I’m depressed. It started yesterday. Throughout the day I
had little patience. Got frustrated easily. I was very teary by the end of the
day. Had no energy to do anything. Fell asleep in a messy house, in my gross
exercise clothes. When I woke up this morning I didn’t want to move a muscle. I
wanted to stay right where I was. It was too hard. I had a hard time, still
having a hard time, thinking about today and what I need to do. I need to bring
my daughters to school and pick them up. I should shower at some point. I’ll
need to make lunch and dinner. I should do some cleaning. Seems tough. I really
should go to the gym, but that seems really hard. However, I’ve been exercising
really well the past week. The guilt I’ll feel from skipping a day might be too
much.
Yes, I’d feel guilty.

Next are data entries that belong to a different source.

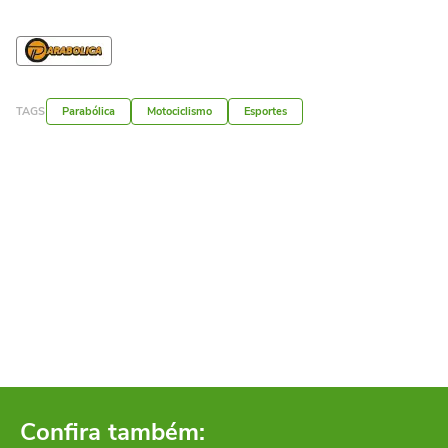
TAGS
Parabólica
Motociclismo
Esportes
Confira também: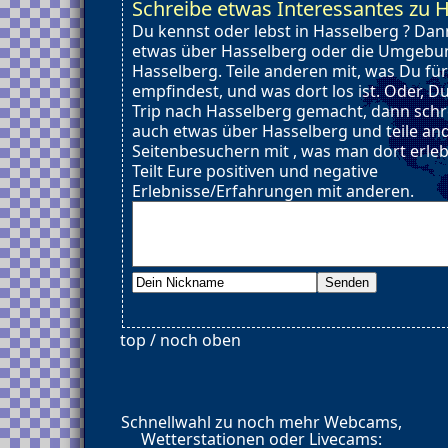
Schreibe etwas Interessantes zu 
Du kennst oder lebst in Hasselberg ? Dan
etwas über Hasselberg oder die Umgebu
Hasselberg. Teile anderen mit, was Du für
empfindest, und was dort los ist. Oder, D
Trip nach Hasselberg gemacht, dann schr
auch etwas über Hasselberg und teile an
Seitenbesuchern mit , was man dort erle
Teilt Eure positiven und negative
Erlebnisse/Erfahrungen mit anderen.
top / noch oben
Schnellwahl zu noch mehr Webcams,
Wetterstationen oder Livecams: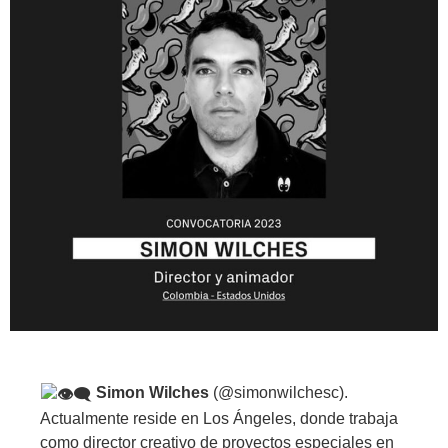
Simon Wilches
(@simonwilchesc).
Actualmente reside en Los Ángeles, donde trabaja
como director creativo de proyectos especiales en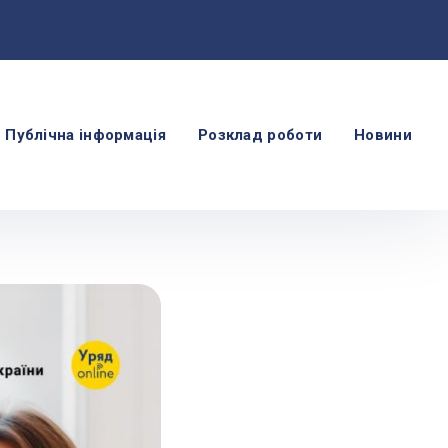
Публічна інформація
Розклад роботи
Новини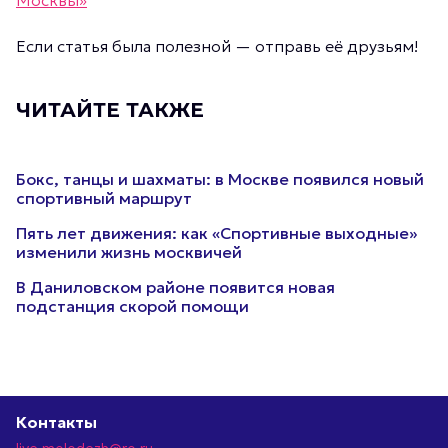
Москвы»
Если статья была полезной — отправь её друзьям!
ЧИТАЙТЕ ТАКЖЕ
Бокс, танцы и шахматы: в Москве появился новый
спортивный маршрут
Пять лет движения: как «Спортивные выходные»
изменили жизнь москвичей
В Даниловском районе появится новая
подстанция скорой помощи
Контакты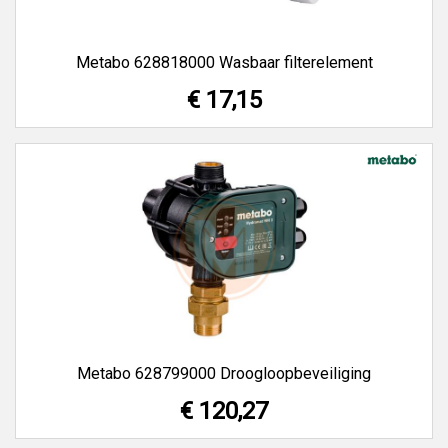
Metabo 628818000 Wasbaar filterelement
€ 17,15
Metabo 628799000 Droogloopbeveiliging
€ 120,27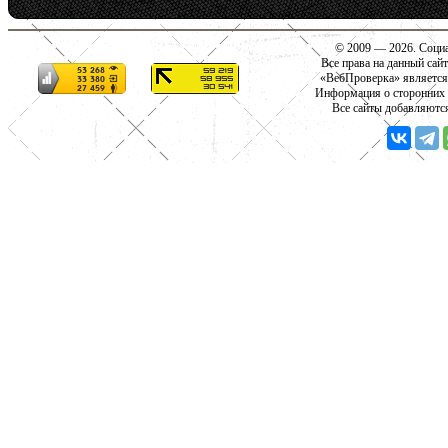
© 2009 — 2026. Социа
Все права на данный сай
«ВебПроверка» является
Информация о сторонних с
Все сайты добавляютс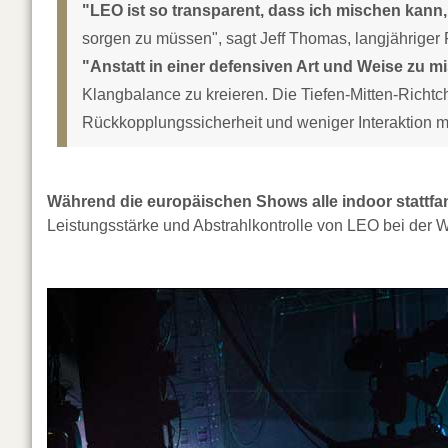
"LEO ist so transparent, dass ich mischen kann,
sorgen zu müssen", sagt Jeff Thomas, langjährige
"Anstatt in einer defensiven Art und Weise zu m
Klangbalance zu kreieren. Die Tiefen-Mitten-Richt
Rückkopplungssicherheit und weniger Interaktion m
Während die europäischen Shows alle indoor stattfa
Leistungsstärke und Abstrahlkontrolle von LEO bei der 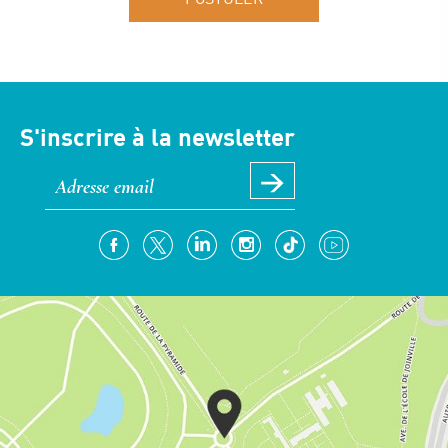
S'inscrire à la newsletter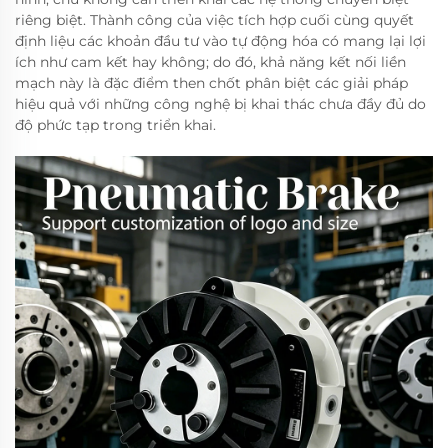
riêng biệt. Thành công của việc tích hợp cuối cùng quyết
định liệu các khoản đầu tư vào tự động hóa có mang lại lợi
ích như cam kết hay không; do đó, khả năng kết nối liền
mạch này là đặc điểm then chốt phân biệt các giải pháp
hiệu quả với những công nghệ bị khai thác chưa đầy đủ do
độ phức tạp trong triển khai.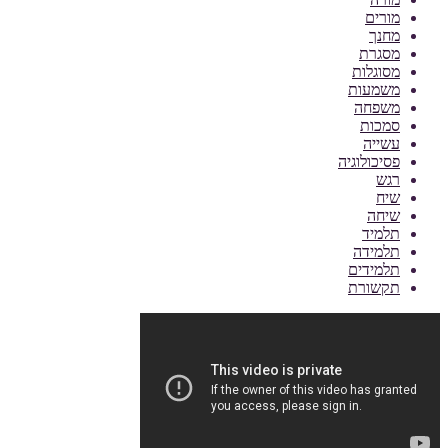
מורים
מחנך
מסגרת
מסוגלות
משמעות
משפחה
סמכות
עשייה
פסיכולוגיה
רגש
שיח
שיחה
תלמיד
תלמידה
תלמידים
תקשורת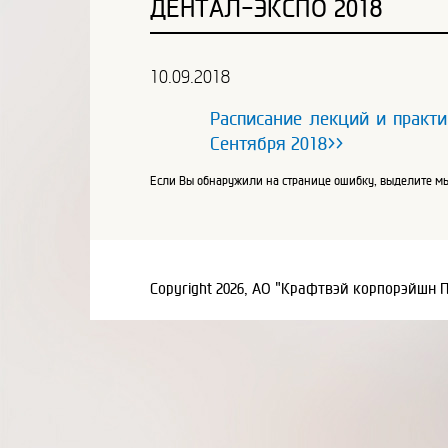
ДЕНТАЛ-ЭКСПО 2018
10.09.2018
Расписание лекций и практи
Сентября 2018>>
Если Вы обнаружили на странице ошибку, выделите мы
Copyright 2026, АО "Крафтвэй корпорэйшн 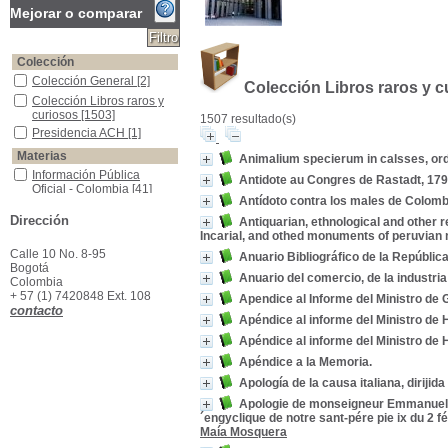
Mejorar o comparar
Colección
Colección General
Colección General
[2]
Colección Libros raros y c
Colección Libros raros y curiosos
Colección Libros raros y
curiosos
[1503]
1507 resultado(s)
Presidencia ACH
Presidencia ACH
[1]
Materias
Animalium specierum in calsses, ord
Información Pública Oficial - Colombia
Información Pública
Antidote au Congres de Rastadt, 1798,
Oficial - Colombia
[41]
Antídoto contra los males de Colomb
Colombia--Política y gobierno--Siglo XIX
Colombia--Política y
Dirección
gobierno--Siglo XIX
[16]
Antiquarian, ethnological and other 
Incarial, and othed monuments of peruvian 
Colombia--Historia
Colombia--Historia
[12]
Calle 10 No. 8-95
Anuario Bibliográfico de la Repúblic
Historia Universal
Historia Universal
[12]
Bogotá
Anuario del comercio, de la industri
Colombia -Historia -Descubrimiento y Conquista, 1499-1550
Colombia -Historia -
Colombia
Descubrimiento y
+ 57 (1) 7420848 Ext. 108
Apendice al Informe del Ministro de
Conquista, 1499-1550
[11]
contacto
Apéndice al informe del Ministro de
Colombia-- Descripciones y viajes.
Colombia-- Descripciones
y viajes.
[11]
Apéndice al informe del Ministro de
Colombia -Descripciones y viajes -Siglo XIX
Colombia -Descripciones
Apéndice a la Memoria.
y viajes -Siglo XIX
[9]
Apología de la causa italiana, dirijid
América -Descripciones y Viajes
América -Descripciones y
Viajes
[8]
Apologie de monseigneur Emmanuel-
´engyclique de notre sant-pére pie ix du 2 
América -Descubrimiento y Exploraciones
América -Descubrimiento
Maía Mosquera
y Exploraciones
[8]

I have no medium. I either don’t
exercise at all or I exercise too much.
Anyway. This is the first time I’ve actually been depressed
since starting my new medication. Which sucks. I knew it wasn’t going to cure
me completely. That’s not possible. I’m always going to have intense ups and
downs. But medication should make these moods less extreme. I’m hoping this
doesn’t go much further than it is already. To the point where I’m not
completely in reality. I don’t think that’s going to happen. I’m still thinking
very clearly.
So, I’m going back to bed for a half hour. Then I will
hopefully be able to face the day.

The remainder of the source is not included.